Romantic comedies or Rom-coms are not a new genre. Love stories have been told in the past too and will be told in the future. Every rom-com has a bit of predictability in it but still every now and then, a 'Jab We Met' comes. A film which has that special visual treatment, powerful performances, gratifying moments and a good feel to them. London Paris New York (LPNY) is one of those special films.
Set in three lovely cities of the world and spread over more than half a decade, LPNY is a story of Nikhil (Ali Zafar) a happy-go-lucky charming boy and Lalitha (Aditi Rao Hyderi) a simple, nerdy Madrasi girl falling in love with each other thrice in six years.
And that's it.
That's all LPNY is. No impediments, no pretentiousness, no preaching, no 'zaalim samaaj' and even no supporting cast. The only third person with a line to say is Dilip Tahil who appears in the last ten minutes of the film.

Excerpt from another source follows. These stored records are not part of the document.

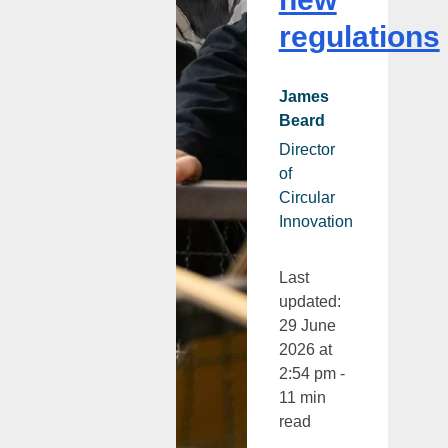
regulations
James
Beard
Director
of
Circular
Innovation
Last
updated:
29 June
2026 at
2:54 pm -
11 min
read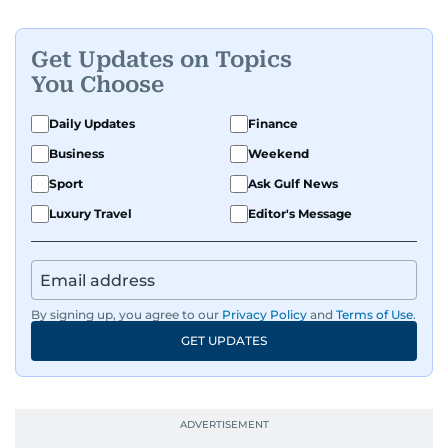
Get Updates on Topics
You Choose
Daily Updates
Finance
Business
Weekend
Sport
Ask Gulf News
Luxury Travel
Editor's Message
By signing up, you agree to our
Privacy Policy
and
Terms of Use
.
GET UPDATES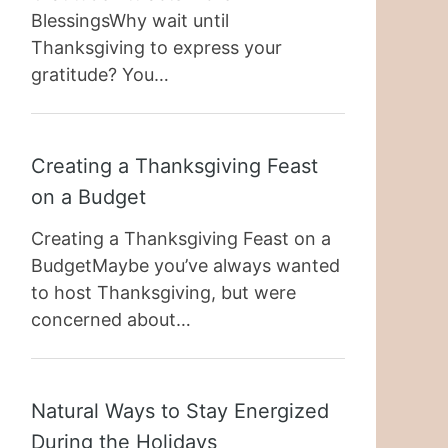
BlessingsWhy wait until
Thanksgiving to express your
gratitude? You…
Creating a Thanksgiving Feast
on a Budget
Creating a Thanksgiving Feast on a
BudgetMaybe you’ve always wanted
to host Thanksgiving, but were
concerned about…
Natural Ways to Stay Energized
During the Holidays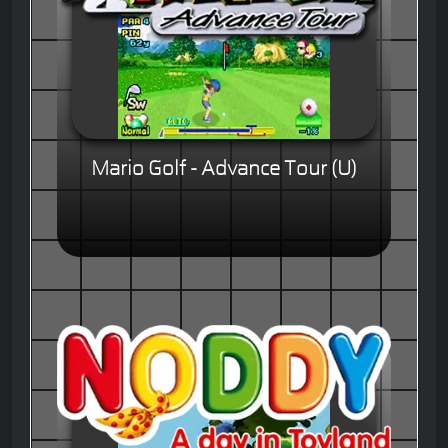
Mario Golf - Advance Tour (U)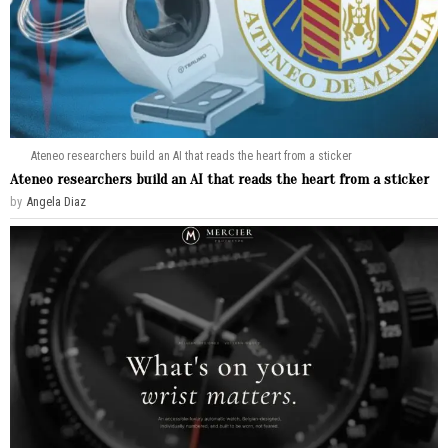
Ateneo researchers build an AI that reads the heart from a sticker
Ateneo researchers build an AI that reads the heart from a sticker
by
Angela Diaz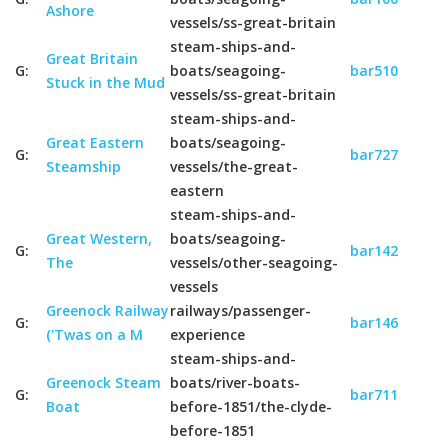
Ashore
vessels/ss-great-britain
steam-ships-and-
Great Britain
G:
boats/seagoing-
bar510
Stuck in the Mud
vessels/ss-great-britain
steam-ships-and-
Great Eastern
boats/seagoing-
G:
bar727
Steamship
vessels/the-great-
eastern
steam-ships-and-
Great Western,
boats/seagoing-
G:
bar142
The
vessels/other-seagoing-
vessels
Greenock Railway
railways/passenger-
G:
bar146
('Twas on a M
experience
steam-ships-and-
Greenock Steam
boats/river-boats-
G:
bar711
Boat
before-1851/the-clyde-
before-1851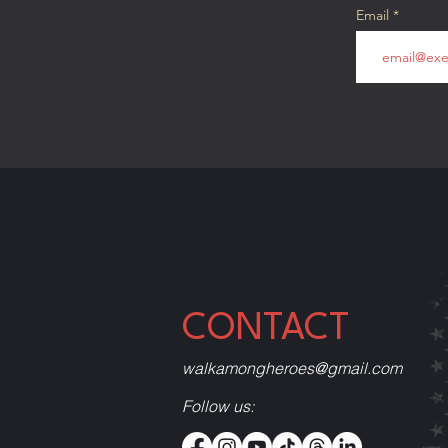
Email
CONTACT
walkamongheroes@gmail.com
Follow us: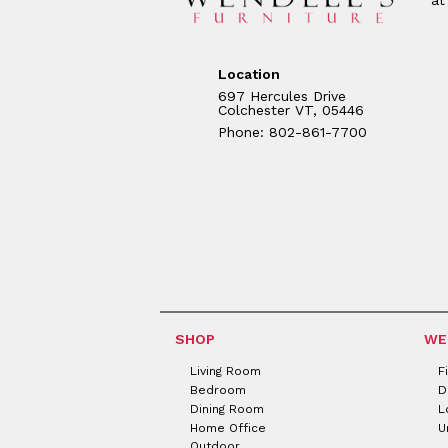
Location
697 Hercules Drive
Colchester VT, 05446
Phone: 802-861-7700
SHOP
WE
Living Room
F
Bedroom
D
Dining Room
L
Home Office
U
Outdoor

The first few looks of the film give an impression that it has shades of 'When Harry Met Sally' which has already been done in Bollywood (Hum Tum), however, LPNY is a different story with a different treatment. In fact, it's closer to '500 Days of Summer' and also has a peculiar similarity with 'Rodger Dodger' because of its heavy dependence on dialogue between only two main characters. Nonetheless, LPNY is a lot simpler than any of these movies. Instead of relying on twists and complications of the plot, it thrives on performances and the affability of the lead characters.
It's a short film of less than two hours, one of the strongest points of the film because of which it does not drag at any point and is fairly gripping for a simple story. The first story of London is a bit tacky and one takes some time to get comfy with the characters specially the extrovert Nikhil. As the story moves forward, the entertainment and audience engagement bars go up. Paris story is better than London and then New York wins from Paris hands down. The climax is beautiful. Watch out for the penultimate sequence at Hudson River; best scene of the movie. The film could have finished at that point and it would have ended at a high second to no other love story of recent times. No complains though.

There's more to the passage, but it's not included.